The learning abilities, MAGE scores, and school grades could be used to predict overall or various aspects of job performance and job knowledge for all airmen in each AFS, and for groups of airmen identified as belonging to specific job types (as identified by AFOMS occupational analysts). This would not only provide a job-based validation of the learning abilities, but also assess their individual contributions to success in specific jobs in each AFS over and above other aptitude measures and school grades. If their contribution is significant, they will fill the "ability" gap that has not been adequately filled by any existing "ability" paradigm.

Weapon System-to-Task (or Knowedge) Linkage


The background section of the standard Air Force Job Inventory is a rich source of informative variables whose value is greatly enhanced when linked with the respondent's task data and aggregated across like respondents. One set of variables that is included in many equipment-oriented AFSs is a list of weapon systems. Respondents are asked to check all weapon systems on which they work. They could be asked, also, to check all weapon systems or knowledges with which they are familiar. Better yet, they might be asked to rate their level of familiarity or involvement with these systems (or knowledges). This information would provide the prerequisite data for a powerful new technology that is able to not only link tasks to specific weapons systems, but also to estimate the similarity of weapon systems relative to the performance of individual tasks. The almost unthinkable number of linkages that are required to produce all possible similarities for a large number of weapons systems and an even larger number of tasks can be accomplished efficiently by a shorthand coding system that allows raters to indicate weapon system linkage to a task and inter-weapon system similarity regarding task performance with letter codes and hyphens, such that, for example, a coded listing of six weapon systems for a task would yield 7(6)/2 = 21 pairwise similarity relationships among the weapon systems listed. All of these relationships would be generated by the computer from the rater's relatively simple exercise. The computer would then use these similarity relationships to generate an exponentially large number of additional, indirect similarity relationships among weapons for individual tasks by means of a networking algorithm that uses transitivity to identify the additional relationships, many of which would involve comparisons that were never directly made by the raters. For example, even if weapon systems "A" and "B" were judged to be similar, as were weapon systems "B" and "C" (in the performance of a specific task), it could be inferred that weapon systems "A" and "C" are similar.

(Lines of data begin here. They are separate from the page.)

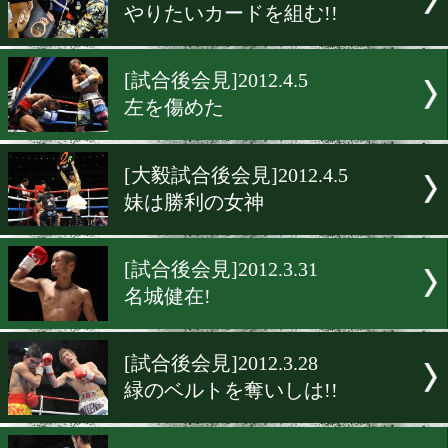
[試合後会見]2012.4.7
粟生、バースディ防衛!
[試合後会見]2012.4.7
山中、作戦通り!
[試合後会見]2012.4.7
長谷川、今夜は5%しか…
[一夜明け会見]2012.4.5
やりたいカードを組む!!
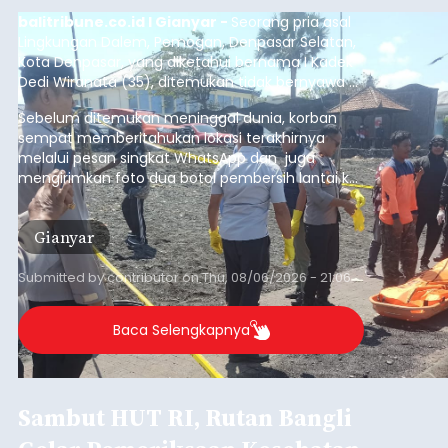
balitribune.co.id I Gianyar -
Seorang pria asal
Lingkungan Dalem, Pemogan, Denpasar Selatan,
Kota Denpasar, yang diketahui bernama I Kadek
Dedi Wiranata (35), ditemukan tidak bernyawa di
pesisir Pantai Purnama, Sukawati.
Sebelum ditemukan meninggal dunia, korban
sempat memberitahukan lokasi terakhirnya
melalui pesan singkat WhatsApp dan juga
mengirimkan foto dua botol pembersih lantai ke
istrinya.
Gianyar
Submitted by
contributor
on
Thu, 08/06/2026 - 21:06
Baca Selengkapnya
Sambut HUT RI, Rutan Bangli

 The resultant matrix of weapon system-to-task similarity indices would have multiple uses. They could be used to assure the assignment of qualified personnel from one weapon system to another or needed cross-training, if such an assignment is made. They could be used to identify the most qualified personnel for assignment to new weapon systems that have task-level commonalities with one or more existing systems. They could, of course, be used to determine personnel and training requirements for new weapon systems, even before they are developed, based on their known commonality with existing weapon systems. Perhaps, most importantly, this technology would make possible the expansion of a standard job inventory to a weapon system-based job inventory after a standard job inventory has been administered. This would be accomplished by breaking out tasks that are performed differently on weapon systems "A" and "B" versus "C," "D," and "E,' for example, into two subtasks. An individual inventory respondent's time spent values on these subtasks would be allocated according to the time they indicated they spend on each weapon system in the background section of their inventory. The weapon system-to-task linkage process is describe in more detail in Phalen & Mitchell (1993), and an application of the process is described in great detail in Bennett & Phalen (1995).

Knowledge-to-Task Linkage Technology


Numerous efforts have been made to link knowledges to tasks, some more successful than others. Even assuming that the lists of knowledges and tasks are well constructed, a major logistical problem always remains. If the knowledges and tasks are appropriately specific, the lists are long and the matching, for example, of 100 knowledges with 1,000 tasks would potentially require 10,000 matchings. If more abbreviated lists are developed, the knowledges and/or tasks will be too general to be as useful as desired. One possible way to circumvent the problem is to have the job incumbent rate the task list in the normal way, but rate each knowledge (as a background item) according to whether he or she uses it on the job. This would reduce the potential number of responses in the previous example from 100 x 1,000 = 10,000 to 100 + 1,000 = 1,100.

 The problem now is how to link tasks to knowledges which have been rated only at the job level. Although still in the developmental stage, an algorithm has been developed for doing this which shows some promise of eventually becoming a useful tool. The algorithm differentially weights negative and positive linkage information. The heaviest weight, which is a negative weight, is given to a "1,0" relationship, in which a respondent says he or she performs the task but does not use the knowledge on the job. This is direct "lack of linkage" information. On the other hand "1,1" items are given a positive weight only to the extent that there are "0,0" items to match them. The reason for this is that some tasks and knowledges may be performed\used by almost everyone and no linkage between that knowledge and that task can be inferred from the large number of "1,1" responses. The maximum positive linkage value would occur if half the respondents said they performed the task and used the knowledge, and the other half said they did not perform the task and did not use the knowledge. A "0,1" pairing of responses, as well as the excess of "1,1" and "0,0" responses that are not matches, i.e., NT - min (n11, , n00), have a slight negative impact (like "noise") in the algorithm. The algorithm and an example application can be obtained by contacting the senior author.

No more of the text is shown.